John Dyer, a DTS guy and friend of Joey Woestman, is the creator of this new tool. Basically this is designed to help you learn Greek/Hebrew without punting and resorting to the glosses. It looks really cool. Check it out.
How it works:
- Go to http://bible.johndyer.name/
- Enter the reference you need
- Select only the features you need to read
- Print and read
This is a great article on using Greek/Hebrew in the pulpit. Well worth a read.

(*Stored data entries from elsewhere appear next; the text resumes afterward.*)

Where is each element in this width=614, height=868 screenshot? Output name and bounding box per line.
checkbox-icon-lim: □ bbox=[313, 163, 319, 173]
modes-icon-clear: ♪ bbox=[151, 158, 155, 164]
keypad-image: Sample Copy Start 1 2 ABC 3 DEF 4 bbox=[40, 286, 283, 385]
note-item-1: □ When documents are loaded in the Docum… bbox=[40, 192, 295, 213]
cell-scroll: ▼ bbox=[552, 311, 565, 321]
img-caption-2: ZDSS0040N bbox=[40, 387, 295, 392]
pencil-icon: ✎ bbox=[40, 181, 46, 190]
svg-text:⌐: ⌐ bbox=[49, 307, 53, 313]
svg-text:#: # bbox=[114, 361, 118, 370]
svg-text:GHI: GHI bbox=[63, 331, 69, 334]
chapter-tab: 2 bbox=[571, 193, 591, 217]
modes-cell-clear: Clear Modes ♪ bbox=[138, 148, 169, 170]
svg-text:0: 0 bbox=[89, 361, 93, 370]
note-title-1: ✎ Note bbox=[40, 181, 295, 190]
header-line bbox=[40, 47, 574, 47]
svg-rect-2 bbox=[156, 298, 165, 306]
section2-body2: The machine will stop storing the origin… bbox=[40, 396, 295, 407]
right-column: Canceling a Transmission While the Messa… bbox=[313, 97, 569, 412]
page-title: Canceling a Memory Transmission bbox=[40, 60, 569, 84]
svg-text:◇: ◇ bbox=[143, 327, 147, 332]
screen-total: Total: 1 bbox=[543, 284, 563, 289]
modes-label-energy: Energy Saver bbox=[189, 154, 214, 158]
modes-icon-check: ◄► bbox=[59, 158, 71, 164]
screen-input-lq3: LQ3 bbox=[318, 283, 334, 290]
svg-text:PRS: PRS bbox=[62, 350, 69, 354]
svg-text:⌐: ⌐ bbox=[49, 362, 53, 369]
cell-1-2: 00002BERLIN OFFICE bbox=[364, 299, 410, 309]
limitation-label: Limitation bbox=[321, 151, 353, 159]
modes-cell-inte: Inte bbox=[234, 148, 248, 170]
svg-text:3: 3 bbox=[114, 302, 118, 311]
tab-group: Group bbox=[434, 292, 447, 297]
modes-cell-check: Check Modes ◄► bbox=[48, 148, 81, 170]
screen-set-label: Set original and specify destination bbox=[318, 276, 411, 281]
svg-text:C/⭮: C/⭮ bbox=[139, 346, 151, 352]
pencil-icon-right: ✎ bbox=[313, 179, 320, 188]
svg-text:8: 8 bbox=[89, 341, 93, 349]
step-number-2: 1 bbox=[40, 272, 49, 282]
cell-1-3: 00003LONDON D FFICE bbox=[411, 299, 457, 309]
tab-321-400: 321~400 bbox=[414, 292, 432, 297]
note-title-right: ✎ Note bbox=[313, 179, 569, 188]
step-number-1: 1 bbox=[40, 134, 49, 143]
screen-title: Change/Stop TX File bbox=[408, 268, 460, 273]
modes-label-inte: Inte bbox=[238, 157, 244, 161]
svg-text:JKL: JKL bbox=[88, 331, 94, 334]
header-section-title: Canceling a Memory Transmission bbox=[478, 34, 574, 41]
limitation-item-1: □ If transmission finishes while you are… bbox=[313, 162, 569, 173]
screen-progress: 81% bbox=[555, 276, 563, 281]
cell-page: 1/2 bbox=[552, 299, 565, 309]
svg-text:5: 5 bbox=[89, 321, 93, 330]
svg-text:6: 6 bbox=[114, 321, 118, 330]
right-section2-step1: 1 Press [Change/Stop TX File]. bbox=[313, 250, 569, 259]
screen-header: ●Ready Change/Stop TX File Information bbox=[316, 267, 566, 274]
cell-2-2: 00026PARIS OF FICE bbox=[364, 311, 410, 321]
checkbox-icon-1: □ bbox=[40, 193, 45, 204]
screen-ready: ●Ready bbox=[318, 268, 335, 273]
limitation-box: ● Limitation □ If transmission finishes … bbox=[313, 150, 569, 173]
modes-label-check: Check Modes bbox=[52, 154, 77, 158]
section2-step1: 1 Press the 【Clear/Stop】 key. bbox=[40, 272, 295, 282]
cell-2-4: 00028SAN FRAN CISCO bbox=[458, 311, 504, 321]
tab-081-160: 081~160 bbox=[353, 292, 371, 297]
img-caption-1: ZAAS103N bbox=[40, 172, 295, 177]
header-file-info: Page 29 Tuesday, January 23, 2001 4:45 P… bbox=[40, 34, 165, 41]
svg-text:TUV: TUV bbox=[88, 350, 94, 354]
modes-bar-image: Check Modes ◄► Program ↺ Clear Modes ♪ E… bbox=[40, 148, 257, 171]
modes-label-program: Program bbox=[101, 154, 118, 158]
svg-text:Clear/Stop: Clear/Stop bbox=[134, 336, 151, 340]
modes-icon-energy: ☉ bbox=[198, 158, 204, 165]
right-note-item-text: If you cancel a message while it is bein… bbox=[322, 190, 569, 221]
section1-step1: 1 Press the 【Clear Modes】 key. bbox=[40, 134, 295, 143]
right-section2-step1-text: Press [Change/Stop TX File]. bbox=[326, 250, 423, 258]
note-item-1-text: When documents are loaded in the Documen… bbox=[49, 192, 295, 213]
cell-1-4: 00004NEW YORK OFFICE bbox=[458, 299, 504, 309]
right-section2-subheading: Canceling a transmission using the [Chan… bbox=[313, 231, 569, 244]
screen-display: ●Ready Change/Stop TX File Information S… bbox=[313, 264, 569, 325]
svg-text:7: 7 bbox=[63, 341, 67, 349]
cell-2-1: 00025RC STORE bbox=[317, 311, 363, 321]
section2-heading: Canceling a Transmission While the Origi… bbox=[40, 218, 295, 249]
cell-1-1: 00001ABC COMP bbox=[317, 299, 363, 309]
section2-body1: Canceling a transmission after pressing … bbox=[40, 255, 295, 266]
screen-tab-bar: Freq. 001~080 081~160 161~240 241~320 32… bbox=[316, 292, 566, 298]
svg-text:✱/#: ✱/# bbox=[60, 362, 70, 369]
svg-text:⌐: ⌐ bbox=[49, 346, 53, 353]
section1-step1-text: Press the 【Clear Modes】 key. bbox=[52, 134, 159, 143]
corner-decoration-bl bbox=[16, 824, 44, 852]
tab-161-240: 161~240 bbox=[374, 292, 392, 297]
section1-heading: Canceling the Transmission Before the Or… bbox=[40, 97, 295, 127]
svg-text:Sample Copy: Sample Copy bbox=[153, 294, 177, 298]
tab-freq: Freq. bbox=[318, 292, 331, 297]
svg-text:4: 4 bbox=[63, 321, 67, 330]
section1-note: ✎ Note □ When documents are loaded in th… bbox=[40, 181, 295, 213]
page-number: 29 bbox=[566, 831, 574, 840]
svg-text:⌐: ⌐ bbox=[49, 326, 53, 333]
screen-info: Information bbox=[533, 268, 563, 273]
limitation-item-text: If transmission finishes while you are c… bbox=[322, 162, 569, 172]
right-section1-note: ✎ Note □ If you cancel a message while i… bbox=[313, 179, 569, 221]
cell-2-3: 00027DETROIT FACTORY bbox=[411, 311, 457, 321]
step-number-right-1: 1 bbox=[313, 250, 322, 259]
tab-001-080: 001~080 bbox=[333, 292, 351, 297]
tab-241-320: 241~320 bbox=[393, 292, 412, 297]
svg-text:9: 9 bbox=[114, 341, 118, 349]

Finally, you use a knowledge of Greek and Hebrew to explain why the translations are different. Before the ESV was available, I used another translation that was a little freer in its translation philosophy. There were two Sundays in a row where I had to correct its interpretation to make what I thought was the true point of the passage. After the service a new Christian came to me and asked, “Can I not trust my Bible?” Ouch! So here is one of the big no-noes from the pulpit. Do not correct the English Bible. Ever! Never say, “the translators got this wrong.” The damage you can do to a person’s trust in Scripture is unimaginable.
So what do you do it you think a particular translation did get it wrong, while at the same time not holding yourself up as “God’s Anointed” that no mere mortal (i.e., pew sitter) may touch! I think there are ways to do it, and a lot of it has to do with how you say it. Be courteous. Be gentle. Be fair. There is a good chance that the translators with whom you are disagreeing know a lot more than you.

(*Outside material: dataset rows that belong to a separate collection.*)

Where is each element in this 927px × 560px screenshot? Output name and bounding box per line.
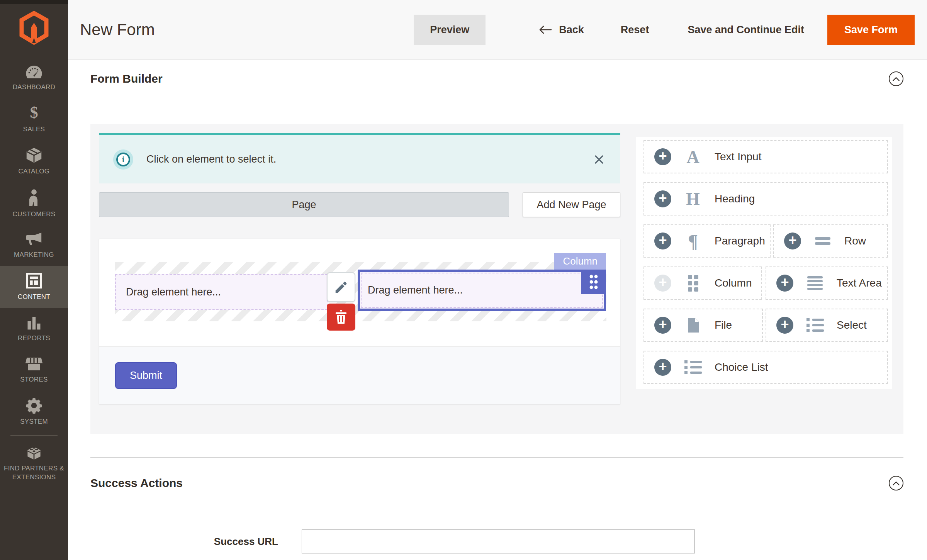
sidebar-divider bbox=[10, 55, 58, 55]
page-tab[interactable]: Page bbox=[99, 192, 509, 217]
marketing-icon bbox=[25, 232, 43, 247]
edit-column-button[interactable] bbox=[327, 272, 355, 302]
trash-icon bbox=[334, 310, 348, 324]
success-url-label: Success URL bbox=[90, 536, 278, 548]
sidebar-item-label: CUSTOMERS bbox=[12, 210, 55, 219]
success-actions-title: Success Actions bbox=[90, 477, 183, 490]
sidebar-item-label: CATALOG bbox=[19, 167, 50, 176]
sidebar-divider bbox=[10, 435, 58, 436]
save-and-continue-button[interactable]: Save and Continue Edit bbox=[688, 24, 804, 36]
sidebar-item-content[interactable]: CONTENT bbox=[0, 266, 68, 308]
back-label: Back bbox=[559, 24, 584, 36]
palette-row: + ¶ Paragraph + Row bbox=[643, 224, 888, 258]
drag-placeholder-text: Drag element here... bbox=[126, 286, 221, 298]
extensions-icon bbox=[25, 445, 43, 461]
letter-a-icon: A bbox=[684, 147, 702, 167]
sidebar-item-label: STORES bbox=[20, 375, 48, 384]
preview-button[interactable]: Preview bbox=[414, 15, 486, 45]
page-header: New Form Preview Back Reset Save and Con… bbox=[68, 0, 927, 60]
dashboard-icon bbox=[25, 64, 43, 80]
chevron-up-icon bbox=[893, 77, 900, 81]
sidebar-top-strip bbox=[0, 0, 68, 4]
page-content: Form Builder i Click on element to selec… bbox=[68, 60, 927, 560]
form-card-footer: Submit bbox=[99, 346, 620, 404]
catalog-icon bbox=[25, 147, 42, 164]
page-tabs-row: Page Add New Page bbox=[99, 192, 620, 217]
section-divider bbox=[90, 457, 903, 458]
save-form-button[interactable]: Save Form bbox=[827, 15, 915, 45]
sidebar-item-reports[interactable]: REPORTS bbox=[0, 308, 68, 349]
reset-button[interactable]: Reset bbox=[621, 24, 649, 36]
add-icon[interactable]: + bbox=[654, 148, 671, 165]
text-lines-icon bbox=[806, 276, 824, 290]
svg-text:$: $ bbox=[30, 105, 38, 121]
page-title: New Form bbox=[80, 20, 155, 39]
add-icon[interactable]: + bbox=[784, 232, 801, 249]
close-icon bbox=[594, 154, 604, 165]
add-icon[interactable]: + bbox=[654, 232, 671, 249]
drag-placeholder-text: Drag element here... bbox=[368, 284, 463, 296]
form-canvas-card: Drag element here... bbox=[99, 239, 620, 404]
column-badge: Column bbox=[554, 253, 606, 270]
sidebar-nav: DASHBOARD $ SALES CATALOG bbox=[0, 58, 68, 488]
sidebar-item-system[interactable]: SYSTEM bbox=[0, 390, 68, 433]
delete-column-button[interactable] bbox=[327, 304, 355, 331]
letter-h-icon: H bbox=[684, 189, 702, 209]
back-button[interactable]: Back bbox=[539, 24, 584, 36]
form-builder-collapse-button[interactable] bbox=[889, 71, 903, 86]
drag-handle[interactable] bbox=[581, 270, 606, 294]
palette-item-text-area[interactable]: + Text Area bbox=[766, 266, 888, 300]
palette-item-heading[interactable]: + H Heading bbox=[643, 182, 888, 216]
dismiss-notice-button[interactable] bbox=[594, 154, 604, 165]
palette-item-file[interactable]: + File bbox=[643, 309, 763, 342]
sidebar-item-dashboard[interactable]: DASHBOARD bbox=[0, 58, 68, 98]
success-actions-collapse-button[interactable] bbox=[889, 476, 903, 490]
sidebar-item-sales[interactable]: $ SALES bbox=[0, 98, 68, 140]
sidebar-item-find-partners[interactable]: FIND PARTNERS & EXTENSIONS bbox=[0, 438, 68, 488]
customers-icon bbox=[26, 189, 42, 207]
element-palette: + A Text Input + H Heading + ¶ Paragrap bbox=[636, 137, 892, 389]
form-builder-title: Form Builder bbox=[90, 72, 163, 85]
sidebar-item-label: MARKETING bbox=[14, 251, 54, 260]
add-icon[interactable]: + bbox=[654, 359, 671, 376]
add-icon[interactable]: + bbox=[654, 190, 671, 207]
sidebar-item-label: SALES bbox=[23, 125, 45, 134]
submit-button[interactable]: Submit bbox=[115, 362, 177, 389]
info-icon: i bbox=[113, 149, 133, 170]
magento-logo[interactable] bbox=[19, 4, 49, 52]
success-actions-section-head: Success Actions bbox=[90, 475, 903, 491]
drop-zone-left[interactable]: Drag element here... bbox=[115, 274, 328, 310]
drop-zone-right-selected[interactable]: Column bbox=[358, 270, 606, 311]
sidebar-item-label: CONTENT bbox=[18, 293, 50, 302]
sidebar-item-customers[interactable]: CUSTOMERS bbox=[0, 182, 68, 225]
sidebar-item-marketing[interactable]: MARKETING bbox=[0, 225, 68, 266]
form-row[interactable]: Drag element here... bbox=[115, 262, 606, 321]
add-icon[interactable]: + bbox=[776, 275, 793, 292]
sidebar-item-stores[interactable]: STORES bbox=[0, 349, 68, 390]
sidebar-item-label: DASHBOARD bbox=[13, 83, 55, 92]
palette-item-column[interactable]: + Column bbox=[643, 266, 762, 300]
magento-logo-icon bbox=[19, 11, 49, 45]
palette-row: + Column + Text Area bbox=[643, 266, 888, 300]
system-icon bbox=[25, 397, 42, 414]
success-url-input[interactable] bbox=[302, 529, 695, 553]
add-new-page-button[interactable]: Add New Page bbox=[523, 192, 620, 217]
list-icon bbox=[684, 360, 702, 374]
drag-area: Drag element here... bbox=[99, 239, 620, 346]
palette-item-choice-list[interactable]: + Choice List bbox=[643, 351, 888, 384]
form-builder-panel: i Click on element to select it. Page Ad… bbox=[90, 124, 903, 434]
add-icon[interactable]: + bbox=[776, 317, 793, 334]
sidebar-item-label: SYSTEM bbox=[20, 417, 48, 426]
sidebar-item-label: FIND PARTNERS & EXTENSIONS bbox=[2, 464, 66, 482]
sales-icon: $ bbox=[25, 105, 43, 122]
main-area: New Form Preview Back Reset Save and Con… bbox=[68, 0, 927, 560]
palette-item-text-input[interactable]: + A Text Input bbox=[643, 140, 888, 173]
sidebar-item-catalog[interactable]: CATALOG bbox=[0, 140, 68, 182]
add-icon[interactable]: + bbox=[654, 317, 671, 334]
file-icon bbox=[684, 318, 702, 333]
palette-item-row[interactable]: + Row bbox=[773, 224, 888, 258]
success-url-field-row: Success URL bbox=[90, 529, 903, 553]
palette-item-select[interactable]: + Select bbox=[766, 309, 888, 342]
rows-icon bbox=[813, 237, 832, 245]
palette-item-paragraph[interactable]: + ¶ Paragraph bbox=[643, 224, 771, 258]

How would you disagree with them if they were in the front row that morning? I think you can say things like, “This is a difficult verse to translate, and perhaps you noticed that the XXX version does it differently than the XXX version.” And since you are the pastor and have a responsibility to lead your flock, tell them what you think and why. Nothing wrong with fair, gentle, disagreement. What is wrong is to move into an ad hominem argument where you cast doubt on the translators’ ability to do their work.

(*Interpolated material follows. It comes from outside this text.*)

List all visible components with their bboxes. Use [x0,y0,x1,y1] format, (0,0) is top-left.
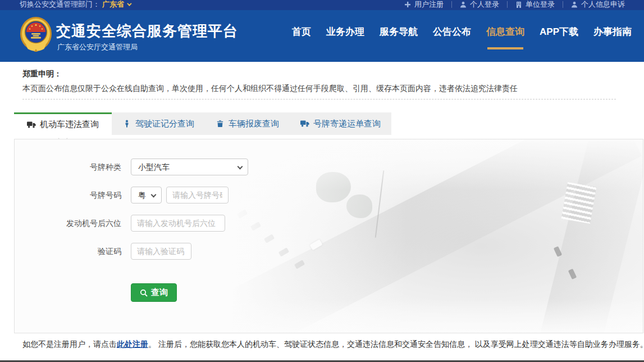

This is where footnotes really come in handy. If the interpretation you prefer is in the footnote, you are home free. You can say something like, “If you look at the footnote on this verse you can see that there is some question on how to understand this verse. My personal preference is to go with the footnote.” This does not make anyone mistrust their Bible, and it encourages them to watch the footnotes for themselves.